Because that lie was her reality. Some part of her needed—on a pathological level—to believe that Evan really was good and clean and trying so hard. That he wasn’t like our Dad, and that she wasn’t a failure.

All this time I’d thought I could be some sort of goody-two-shoes balance that would neutralize what Evan did, but Mom didn’t want that.

At all.

The idea that Evan was anything other than pure of heart was anathema to her entire being. And nothing I did would change that.

“I’m not going to dignify that with an answer,” she said, and a balloon filled with injustice inside me, the one that puffed up every time Evan did something that that turned the spotlight on him—it deflated. As if someone had torn a tiny pinhole in it, the deflation was slow and steady. No outrageous POP! No flying debris.

Just the steady exhale of resignation.

“You don’t have to, Mom,” I answered. You aren’t capable.

Taking that as some sort of surrender, she went in for the kill. An expectation that I would feel guilty laced her next words. “I have more than enough on my plate, you know, with Evan and these trumped up drug felony charges—”

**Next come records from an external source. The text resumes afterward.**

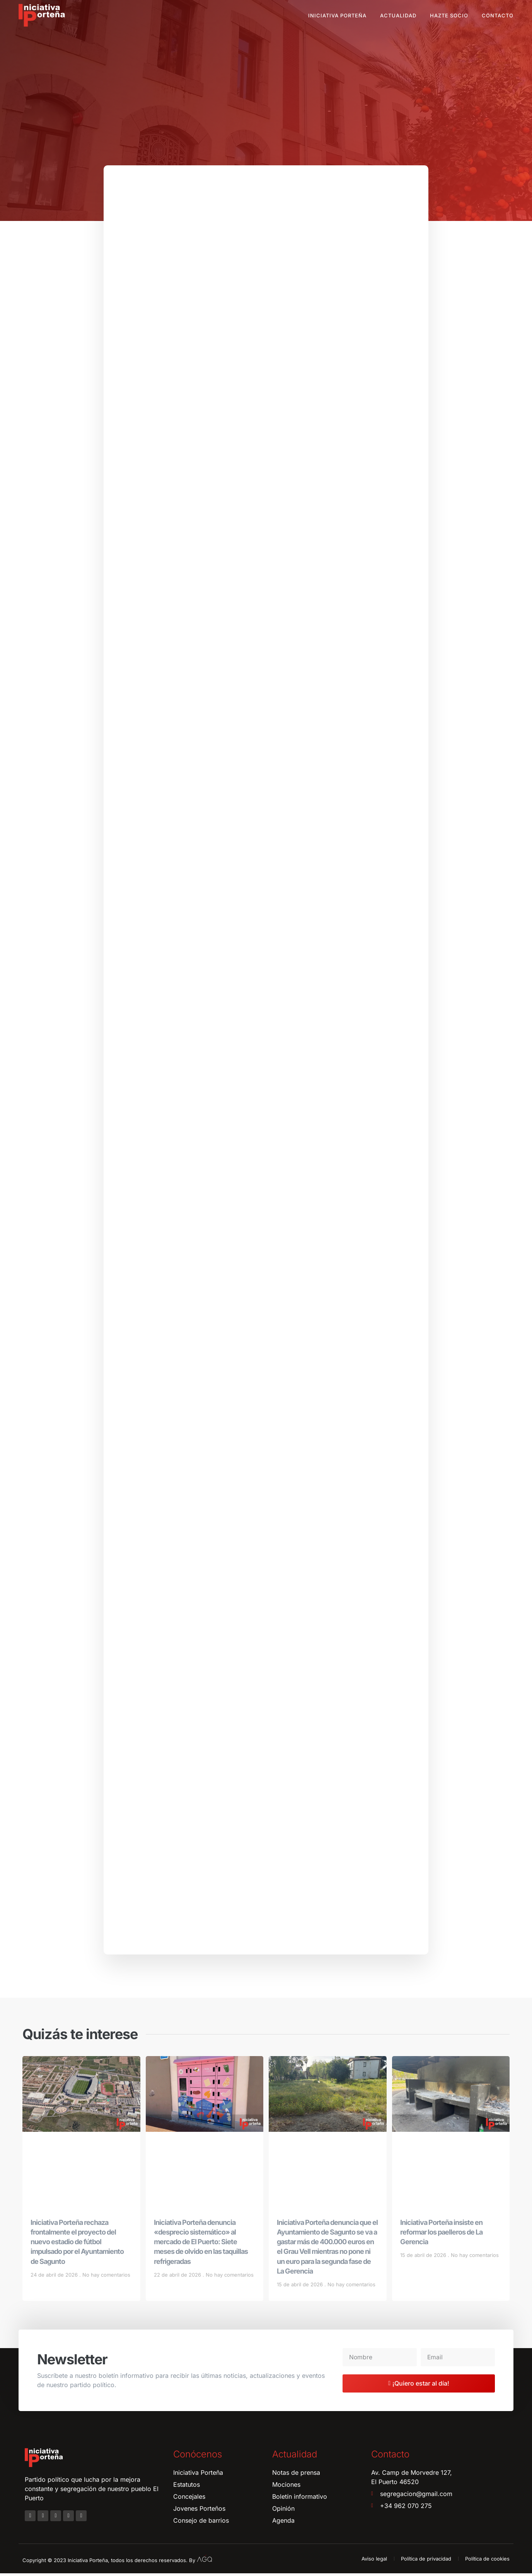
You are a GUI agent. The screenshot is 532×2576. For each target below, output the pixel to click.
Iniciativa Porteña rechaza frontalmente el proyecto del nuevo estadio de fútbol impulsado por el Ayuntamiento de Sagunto (77, 2244)
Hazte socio (449, 15)
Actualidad (398, 15)
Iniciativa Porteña (337, 15)
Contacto (497, 15)
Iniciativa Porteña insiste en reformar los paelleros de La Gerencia (441, 2234)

“Felony?” Holy shit. What had Evan done?

“Yes—can you believe it? All he did was give a sophomore a ride to a soccer game and the kid left a baggie of something in the car, and then...” Prattling on, Mom’s one-woman act went on, her stage presence impeccable, the act maturing as the years went on and while the words changed, the play never did.

Evan had dealt to an underaged friend. That was obvious.

And now that he was eighteen, the legal system would treat him very differently. The panic in Mom had sharpened, and now I understood.

Her baby had met an immutable force.

The law.

No hoverparenting, no called-in favors, no cajoling or wheedling or pleading would get Evan out of what Evan had gotten in to.

Two wide eyes stared as I realized I’d zoned out. Expectation painted Mom’s face, the thick eyeliner around her eyes so ragged. Heavy. Old.

“You understand?” she asked.

“Understand?”

Irritation infused her words. “You weren’t listening! Amy, you need to take out more loans for the rest of grad school. I need to use the fund for Evan’s defense team.”